"Don't hang around, 'cause two's a crowd on my cloud, baby."
"If I were to hang my head, I'd miss all the rainbows. And I'd drown in raindrops instead."
A lifelong problem of mine when it comes to games is having to deal with a triplicity--Me, Myself, and I. Each of them is after something different.
What Me wants is just a chance to play, in the basic sense of the word--i.e., frolic. Me is a perpetual child, uncomfortable with structure and incapable of any but the simplest reasoning. But Me is full of joy and ready to delight in most any kind of amusing romp.
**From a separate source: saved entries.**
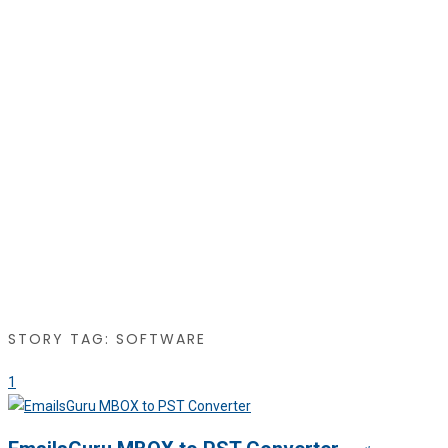
STORY TAG: SOFTWARE
1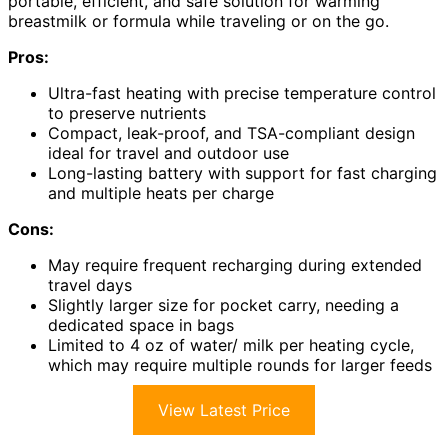
portable, efficient, and safe solution for warming
breastmilk or formula while traveling or on the go.
Pros:
Ultra-fast heating with precise temperature control
to preserve nutrients
Compact, leak-proof, and TSA-compliant design
ideal for travel and outdoor use
Long-lasting battery with support for fast charging
and multiple heats per charge
Cons:
May require frequent recharging during extended
travel days
Slightly larger size for pocket carry, needing a
dedicated space in bags
Limited to 4 oz of water/ milk per heating cycle,
which may require multiple rounds for larger feeds
View Latest Price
However, Myself is all grown up and enjoys learning and reasoning. Myself doesn't mind working within a system toward a goal. It's good exercise, and Myself finds satisfaction in a lesson learned or a job well done.
Then there's I. I is kind of an egomaniac. And when it comes to games, I wants to win--not practice or learn, but win. In fact, I feels above any need for practice or learning and far above childish frolicking. To I, a game is a chance to prove self-worth.
Because Me, Myself, and I have to play together, there's always tension and dissatisfaction, even in the best of games. I is the most mature and refined and therefore pressures Myself and Me to try harder and catch up. But Myself is always struggling, and the struggle is that much harder with Me tagging along, messing things up. And meanwhile Me feels confined and pushed around and can't understand why Myself and I take everything so seriously.
Lately, playing games against AI opponents on the phone or computer, there have been too many frustrated cries of "I hate games!" Sometimes that really is I speaking--expressing frustration at being dragged down by Myself and Me. But sometimes it's Me whining about all the hard work involved in pursuing game goals. And other times it's Myself having to deal with the nagging pull of Me on one hand and the relentless push of I on the other.
A partial solution has been to let the three take turns leading. In the evening, it's mostly Me time, if only because physical and mental fatigue makes it necessary. Then serious gaming stops, and just watching TV, fooling around, or daydreaming becomes OK. It's alright for I to lead in a game (or other activity) that has been well practiced, since there's a good chance of winning and proving I's worth. The rest of the time, Myself seems to make the best leader.
It's all too easy, though, for the leader to forget or neglect the two followers. Me gets caught up in play and doesn't even know what Myself and I are up to. Myself works hard and tries to keep a clear view of things but is all too often overtaxed or pressed for time. And I is simply too self-centered to acknowledge anyone else
Hence, besides the usual game-related conflict, there's always a lot of inner conflict during a game. It's a wonder that Me, Myself, and I can even stand to play games, since the added tension spoils the experience so often.
It's all good, though, isn't it?
(Some credit is due to Transactional Analysis, which we touched upon in a high-school psychology class many years ago.)